Un film puzzle d’une formalité fascinante et une étude intellectuelle aussi brillante que minimaliste qui ne fait certainement pas de Spider le film le plus spectaculaire de son auteur. Il n’en est pas moins une très grande réussite, admirablement pensée et dotée d’une grande aura mélancolique et humaniste.
Image
En France, Spider n’avait été proposé qu’en 2003 et donc uniquement en DVD. Vingt ans plus tard, le voici à nouveau disponible et cette fois-ci directement dans un combo Bluray / UHD. Bonne surprise donc, surtout que la copie a été admirablement restaurée, certainement avec un scan 4K des négatifs, assurant des cadres extrêmement propres et stables. On remarque aussi une réharmonisation des couleurs, délimitant avec plus de finesse et de force les contrastes entre le temps présent et l’espace mental de Spider. La photographie n’a jamais été aussi belle, accompagnée à merveille par un piqué redoutable et un grain délicat et vibrant. Superbe.
Son
Une bande sonore d’apparence plutôt calme mais qui joue avec pertinence sur les ambiances oppressantes, sur les basculements d’un réalisme enveloppant aux lisières du cauchemar, qui déjà faisait forte impression dans son DTS d’origine. Ici avec le DTS HD Master Audio 5.1 les sensations sont plus fortes et riches aussi bien en français qu’en anglais.
Interactivité
Du coté de la section bonus, Metropolitan reprend directement tous les suppléments déjà proposés sur le (très) ancien DVD Collector, avec en premier lieu le petit défilé d’interviews promotionnelles mais très agréables à suivre, délivrant tout de même quelques informations sur la pre-production un peu compliquée, l’implication des acteurs ou le tournage des scènes marquantes, qui fait office de Making of. On retrouve aussi l’analyse de la symbolique de la scène centrale du meurtre de la mère et une Master Class tournée à l’époque en partenariat avec la Fnac et Studio, rendez-vous public toujours sympathique mais qui bien des fois, comme ici, ne propose pas vraiment de questions particulièrement pertinentes. Pour vraiment en découvrir plus sur la gestation du film, sa construction, ses choix esthétiques, il faut impérativement se tourner vers l’excellent commentaire audio du réalisateur, très calme, didactique et passionnant.

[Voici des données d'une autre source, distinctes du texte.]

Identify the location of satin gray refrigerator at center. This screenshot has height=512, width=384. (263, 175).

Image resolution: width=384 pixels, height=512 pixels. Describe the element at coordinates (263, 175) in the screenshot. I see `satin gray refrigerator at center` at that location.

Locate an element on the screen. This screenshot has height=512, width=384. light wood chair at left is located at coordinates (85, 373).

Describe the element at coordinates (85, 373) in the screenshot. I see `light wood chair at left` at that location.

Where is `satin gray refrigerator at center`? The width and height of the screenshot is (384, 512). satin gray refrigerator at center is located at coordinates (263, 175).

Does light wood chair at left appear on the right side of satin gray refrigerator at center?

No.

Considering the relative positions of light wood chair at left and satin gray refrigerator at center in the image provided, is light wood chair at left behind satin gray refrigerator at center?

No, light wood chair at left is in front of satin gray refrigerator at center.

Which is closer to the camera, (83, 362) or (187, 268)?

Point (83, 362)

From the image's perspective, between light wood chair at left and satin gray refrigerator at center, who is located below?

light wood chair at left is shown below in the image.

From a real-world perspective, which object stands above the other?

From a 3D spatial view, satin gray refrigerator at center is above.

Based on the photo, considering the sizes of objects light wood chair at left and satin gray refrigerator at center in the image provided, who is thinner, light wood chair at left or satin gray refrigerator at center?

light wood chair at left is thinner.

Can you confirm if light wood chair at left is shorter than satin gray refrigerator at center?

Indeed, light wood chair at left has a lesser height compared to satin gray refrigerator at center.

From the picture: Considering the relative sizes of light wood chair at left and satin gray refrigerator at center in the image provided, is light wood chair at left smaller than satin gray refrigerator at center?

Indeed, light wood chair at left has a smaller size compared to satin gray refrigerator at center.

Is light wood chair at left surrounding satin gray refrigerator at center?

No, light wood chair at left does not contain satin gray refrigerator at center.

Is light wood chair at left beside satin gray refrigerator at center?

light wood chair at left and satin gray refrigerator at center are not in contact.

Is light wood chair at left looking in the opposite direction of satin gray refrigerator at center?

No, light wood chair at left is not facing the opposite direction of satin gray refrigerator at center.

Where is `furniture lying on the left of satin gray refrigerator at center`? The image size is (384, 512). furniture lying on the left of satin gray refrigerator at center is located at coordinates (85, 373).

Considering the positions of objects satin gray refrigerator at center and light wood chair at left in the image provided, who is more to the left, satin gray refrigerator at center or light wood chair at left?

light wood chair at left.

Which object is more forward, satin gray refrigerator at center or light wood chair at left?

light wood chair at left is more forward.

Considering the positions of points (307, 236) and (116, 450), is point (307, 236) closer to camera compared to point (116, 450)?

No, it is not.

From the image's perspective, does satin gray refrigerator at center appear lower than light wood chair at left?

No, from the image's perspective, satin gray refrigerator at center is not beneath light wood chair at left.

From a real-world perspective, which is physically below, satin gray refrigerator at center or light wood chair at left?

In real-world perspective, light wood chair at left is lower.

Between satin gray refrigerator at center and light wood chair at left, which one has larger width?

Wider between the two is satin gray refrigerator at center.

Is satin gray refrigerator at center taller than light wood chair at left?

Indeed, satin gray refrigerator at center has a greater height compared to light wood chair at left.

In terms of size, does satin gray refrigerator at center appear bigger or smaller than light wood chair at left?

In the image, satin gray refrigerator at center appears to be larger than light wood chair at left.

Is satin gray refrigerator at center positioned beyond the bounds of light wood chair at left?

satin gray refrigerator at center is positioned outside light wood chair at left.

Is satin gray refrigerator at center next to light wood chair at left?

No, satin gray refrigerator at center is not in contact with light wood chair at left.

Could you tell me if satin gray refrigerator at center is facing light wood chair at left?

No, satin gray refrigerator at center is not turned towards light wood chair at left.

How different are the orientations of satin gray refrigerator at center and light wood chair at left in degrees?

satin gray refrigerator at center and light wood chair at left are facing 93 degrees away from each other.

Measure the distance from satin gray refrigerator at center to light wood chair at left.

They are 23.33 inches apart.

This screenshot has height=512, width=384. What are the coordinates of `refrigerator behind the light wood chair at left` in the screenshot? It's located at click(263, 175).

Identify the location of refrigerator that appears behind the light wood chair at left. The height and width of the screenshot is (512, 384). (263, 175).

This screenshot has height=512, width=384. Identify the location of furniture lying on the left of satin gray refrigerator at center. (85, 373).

Les disques UHD et Bluray contiennent aussi le court métrage Camera, tourné en 2000, dans lequel un vieil acteur observe des enfants jouer avec une caméra trouvée chez lui. Une réflexion sur l’image et l’attrait de celle-ci tout autant que sur la dégradation du vieillissement.
Liste des bonus
Commentaire audio de David Cronenberg, Interview de David Cronenberg et des acteurs, Anatomie d’une scène, Master class de David Cronenberg, Court métrage : « Caméra » David Cronenberg (2000, 6’), Bandes-annonces.